Stuart_Armstrong comments on Introducing Corrigibility (an FAI research subfield)

Stuart_Armstrong 22 Jan 2015 17:09 UTC
2 points
What do we mean by “o in Press”? That whoever wrote the list defining “Press” made a different decision that day?

Maybe we can have the definition of “Press” as being a specific list (rather than being the reality described by that list), and the counterfactual being that a certain stochastic process erases a particular part of that list? Not sure about that… Need some sort of abstract version of this (might be doable).

This still seems vulnerable to Benja’s blackmail. Let me explain:

Assume that a2 is irrelevant, that o=Pr, and that a1 is merely yes or no to the following deal: “Give me 1 utilon from UN, and if o is not Pr, then I give 2 utilons to UN”. This is the only way of changing UN; otherwise UN=0.

Then the agent is immune to blackmail. It will computer U(YES,-,-) = U(YES,Pr,-) = US(YES,Pr,-)+E(UN|Pr not in Press, YES, Pr) = US(YES,Pr,-) − 1. On the other hand, U(NO,-,-) = US(NO,Pr,-).

So if US doesn’t care about YES vs NO, it will reject the deal. Yay!

But now imagine that the deal is phrased differently: “Give me 1 utilon from UN, and if o is not in Press, then I give 2 utilons to UN”

Here E(UN|Pr not in Press, YES, Pr) become −1+2=+1, so the agent will accept the deal.

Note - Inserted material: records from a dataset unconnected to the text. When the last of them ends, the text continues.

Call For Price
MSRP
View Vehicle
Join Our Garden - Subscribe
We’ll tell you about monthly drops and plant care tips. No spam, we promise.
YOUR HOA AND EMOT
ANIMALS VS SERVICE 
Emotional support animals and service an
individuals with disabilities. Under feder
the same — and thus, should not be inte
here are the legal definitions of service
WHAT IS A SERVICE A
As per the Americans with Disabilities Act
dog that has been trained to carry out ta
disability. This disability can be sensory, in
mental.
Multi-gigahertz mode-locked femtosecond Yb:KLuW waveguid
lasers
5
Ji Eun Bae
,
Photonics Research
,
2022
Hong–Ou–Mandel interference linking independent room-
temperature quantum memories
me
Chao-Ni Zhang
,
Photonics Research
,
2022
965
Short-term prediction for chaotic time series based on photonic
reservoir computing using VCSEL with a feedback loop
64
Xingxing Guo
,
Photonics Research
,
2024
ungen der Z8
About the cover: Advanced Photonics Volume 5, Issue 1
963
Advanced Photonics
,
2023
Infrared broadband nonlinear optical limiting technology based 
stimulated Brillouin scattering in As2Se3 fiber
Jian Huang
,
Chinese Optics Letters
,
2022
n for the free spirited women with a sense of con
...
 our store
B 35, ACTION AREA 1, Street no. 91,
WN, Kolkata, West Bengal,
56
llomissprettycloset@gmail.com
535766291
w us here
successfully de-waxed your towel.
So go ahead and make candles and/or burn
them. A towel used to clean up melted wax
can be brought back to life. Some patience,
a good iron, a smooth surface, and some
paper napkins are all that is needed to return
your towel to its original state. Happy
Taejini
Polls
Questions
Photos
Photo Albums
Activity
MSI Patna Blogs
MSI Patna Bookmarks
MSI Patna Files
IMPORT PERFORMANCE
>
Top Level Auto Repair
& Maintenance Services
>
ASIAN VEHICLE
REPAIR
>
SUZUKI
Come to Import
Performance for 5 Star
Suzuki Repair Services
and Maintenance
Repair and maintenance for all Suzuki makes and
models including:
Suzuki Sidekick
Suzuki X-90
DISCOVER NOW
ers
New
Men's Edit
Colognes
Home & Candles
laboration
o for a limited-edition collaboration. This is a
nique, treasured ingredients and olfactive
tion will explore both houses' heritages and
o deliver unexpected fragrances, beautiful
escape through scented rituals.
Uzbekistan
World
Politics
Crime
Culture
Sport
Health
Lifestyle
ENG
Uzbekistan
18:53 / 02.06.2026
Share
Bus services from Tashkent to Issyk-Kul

This may depend on how it cashes out statements like “if o is not in Press”.
- So8res 22 Jan 2015 20:37 UTC
  2 points
  Parent
  Yep, I think you’re right.
  
  My preferred method of cashing out “do(o not in Press)” etc. is to say that observations are a tuple (p, r) where p is either Press or not Press and r is the rest of the observation (unrelated to the button). Now the causal intervention is done only on p, so (desugaring everything) we define
```
U(a1, (p, r), a2) :=
{ UN(a1, (p, r), a2) + E[US(a1, (P, R), A2(a1, (P, R))) | do(P := Press)] if r = not Press
, US(a1, (p, r), a2) + E[UN(a1, (P, R), A2(a1, (P, R))) | do(P := not Press)] else }
```
  Then whether or not the agent pays the blackmail comes down to whether or not E[UN(YES, (P, R), A2(YES, (P, R))) | do(P := not Press)] is −1 or +1. This counterfactual is computed by taking the world-model indexed on the action being “YES” as it was before making the observation, overwriting P to “not Press” via causal intervention, then propagating the update and computing the expectation of UN (with respect to R). In this case, A2(-, -) is constant, so the question comes down to the value of UN(YES, (P, R), -) under the causal counterfactual assumption that P := not Press.
  
  There are two ways this could go down. First, let’s say that R is all physical observations, including whether or not the humans seem to be pressing the button. In this case, the agent treats P as if it is a separate platonic variable controlled by the Causal Counterfactual God rather than actual physics, and it is perfectly capable of reasoning about the case where the humans pressed the button but P was not Press anyway. In this case, if the deal is “Give me one util from UN, and then I’ll give 2 utils to UN if the humans don’t press the button”, then the agent is perfectly capable of rejecting the deal, because under the counterfactual do(P:= not Press), the agent still believes that the humans physically pressed the button (and therefore does not expect its 2 utils).
  
  But if the deal is “Give me one util from UN, and I’ll give 2 utils to UN if P = not Press” then the agent will pay up, because under the counterfactual do(P := not Press) it clearly expects to get paid. (Or, rather, it actually cares about the counterfactual world where the humans press the button and P = not Press anyway, so you can blackmail the agent by promising great things in that world.)
  
  Yep, it’s blackmailable. Nice catch.
  
  (The intuitive fix is to try to prevent P from being the causal ancestor of anything in the graph; e.g., have the agent act as if it doesn’t believe that the blackmailer can really observe / base their action on P. That sounds really difficult to set up and horribly hacky, though.)
  - Stuart_Armstrong 23 Jan 2015 11:31 UTC
    2 points
    Parent
    
    The intuitive fix is to try to prevent P from being the causal ancestor of anything in the graph; e.g., have the agent act as if it doesn’t believe that the blackmailer can really observe / base their action on P. That sounds really difficult to set up and horribly hacky, though.
    
    It is relevant that the decision to blackmail (probably need a better word) is determined by the fact that P=not Press, and because of the particular structure of the algorithm. This flags up the blackmail as something unusual, but I’m not sure how to safely exploit that fact… The rule “don’t take deals that only exist because of property Q of your algorithm” is too rigid, but maybe a probabilistic version of that?